### Task
Leaving out all pictures, return exactly the lines from the one that contains "List each element" through the end of the data below.
-- Material for the task follows --
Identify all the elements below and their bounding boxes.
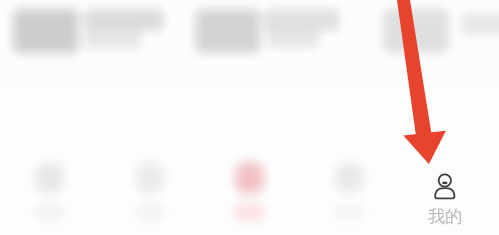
staticText: 我的 [428,206,462,227]
button[interactable]: 我的 [0,0,499,235]
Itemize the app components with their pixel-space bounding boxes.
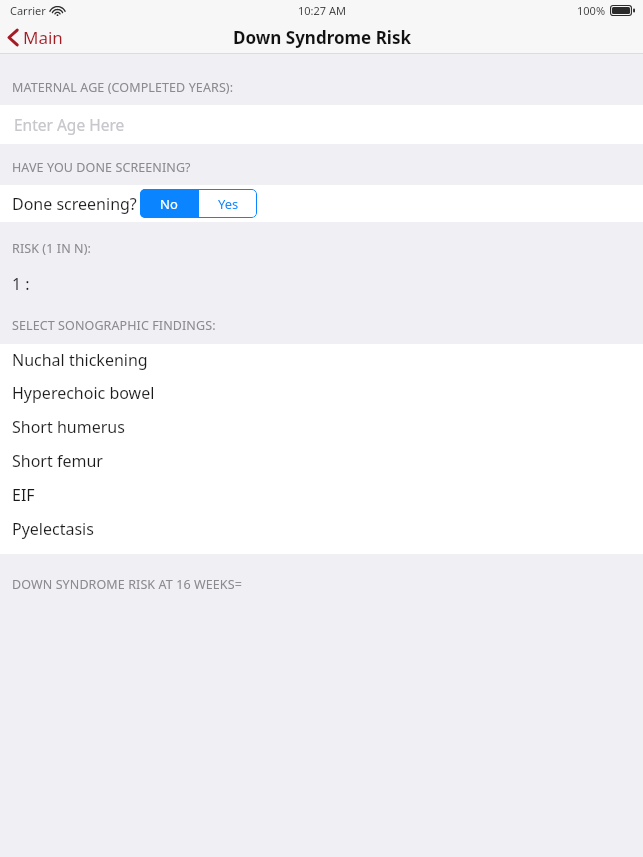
staticText: SELECT SONOGRAPHIC FINDINGS: [12,317,216,334]
staticText: Down Syndrome Risk [233,26,411,49]
button[interactable]: Enter Age Here [0,105,643,144]
staticText: Short femur [12,450,103,472]
staticText: 1 : [12,273,30,295]
staticText: Done screening? [12,193,137,215]
staticText: 100% [577,3,606,18]
staticText: MATERNAL AGE (COMPLETED YEARS): [12,79,234,96]
staticText: 10:27 AM [298,3,346,18]
button[interactable]: Pyelectasis [0,512,643,546]
staticText: Nuchal thickening [12,349,148,371]
staticText: Carrier [10,3,46,18]
staticText: Short humerus [12,416,125,438]
staticText: Pyelectasis [12,518,94,540]
staticText: Hyperechoic bowel [12,382,155,404]
staticText: DOWN SYNDROME RISK AT 16 WEEKS= [12,576,242,593]
button[interactable]: Main [0,22,73,53]
staticText: Enter Age Here [14,114,125,135]
button[interactable]: Short femur [0,444,643,478]
staticText: HAVE YOU DONE SCREENING? [12,159,191,176]
staticText: No [160,195,178,213]
staticText: RISK (1 IN N): [12,240,92,257]
button[interactable]: Hyperechoic bowel [0,376,643,410]
button[interactable]: Short humerus [0,410,643,444]
staticText: EIF [12,484,35,506]
staticText: Yes [218,195,239,213]
button[interactable]: No [140,189,198,218]
button[interactable]: Nuchal thickening [0,344,643,376]
button[interactable]: EIF [0,478,643,512]
button[interactable]: Yes [199,189,257,218]
staticText: Main [23,26,63,49]
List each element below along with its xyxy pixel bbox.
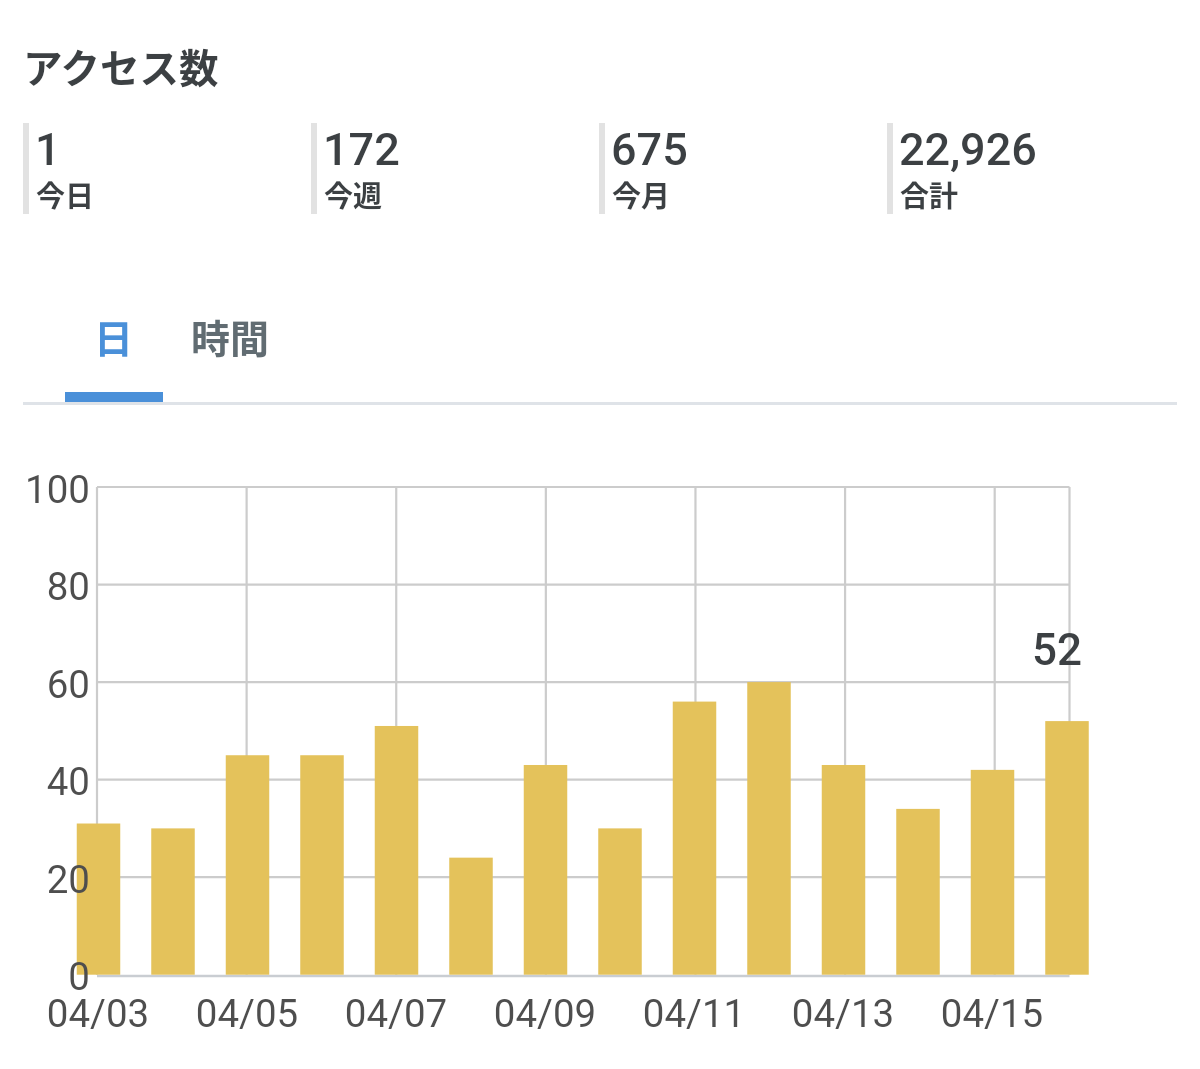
staticText: 22,926 (899, 123, 1037, 176)
staticText: 04/13 (753, 991, 933, 1036)
staticText: 今日 (36, 173, 95, 215)
staticText: 日 (94, 308, 134, 364)
button[interactable]: 172 (311, 123, 591, 214)
staticText: 今月 (612, 173, 671, 215)
staticText: 100 (1, 467, 90, 512)
staticText: 1 (35, 123, 61, 176)
staticText: 合計 (900, 173, 959, 215)
staticText: 80 (1, 564, 90, 609)
staticText: アクセス数 (23, 37, 219, 94)
staticText: 04/07 (306, 991, 486, 1036)
staticText: 52 (975, 624, 1082, 676)
staticText: 60 (1, 662, 90, 707)
staticText: 時間 (191, 308, 270, 364)
button[interactable]: 日 tab, selected (65, 288, 163, 384)
staticText: 04/03 (8, 991, 188, 1036)
staticText: 20 (1, 857, 90, 902)
staticText: 04/09 (455, 991, 635, 1036)
staticText: 40 (1, 759, 90, 804)
button[interactable]: 22,926 (887, 123, 1167, 214)
staticText: 04/05 (157, 991, 337, 1036)
staticText: 0 (1, 954, 90, 999)
staticText: 04/11 (604, 991, 784, 1036)
staticText: 675 (611, 123, 688, 176)
button[interactable]: 675 (599, 123, 879, 214)
staticText: 04/15 (902, 991, 1082, 1036)
staticText: 今週 (324, 173, 383, 215)
button[interactable]: 1 (23, 123, 303, 214)
staticText: 172 (323, 123, 400, 176)
button[interactable]: 時間 tab (170, 288, 290, 384)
-- Material for the task concluded --
### Reply
List each element below along with its xyxy pixel bbox.
staticText: 22,926 (899, 123, 1037, 176)
staticText: 04/13 (753, 991, 933, 1036)
staticText: 今日 (36, 173, 95, 215)
staticText: 日 (94, 308, 134, 364)
button[interactable]: 172 (311, 123, 591, 214)
staticText: 今月 (612, 173, 671, 215)
staticText: 100 (1, 467, 90, 512)
staticText: 1 (35, 123, 61, 176)
staticText: 合計 (900, 173, 959, 215)
staticText: 80 (1, 564, 90, 609)
staticText: アクセス数 (23, 37, 219, 94)
staticText: 04/07 (306, 991, 486, 1036)
staticText: 52 (975, 624, 1082, 676)
staticText: 60 (1, 662, 90, 707)
staticText: 時間 (191, 308, 270, 364)
button[interactable]: 日 tab, selected (65, 288, 163, 384)
staticText: 04/03 (8, 991, 188, 1036)
staticText: 20 (1, 857, 90, 902)
staticText: 04/09 (455, 991, 635, 1036)
staticText: 40 (1, 759, 90, 804)
button[interactable]: 22,926 (887, 123, 1167, 214)
staticText: 04/05 (157, 991, 337, 1036)
staticText: 0 (1, 954, 90, 999)
staticText: 04/11 (604, 991, 784, 1036)
staticText: 675 (611, 123, 688, 176)
button[interactable]: 675 (599, 123, 879, 214)
staticText: 04/15 (902, 991, 1082, 1036)
staticText: 今週 (324, 173, 383, 215)
button[interactable]: 1 (23, 123, 303, 214)
staticText: 172 (323, 123, 400, 176)
button[interactable]: 時間 tab (170, 288, 290, 384)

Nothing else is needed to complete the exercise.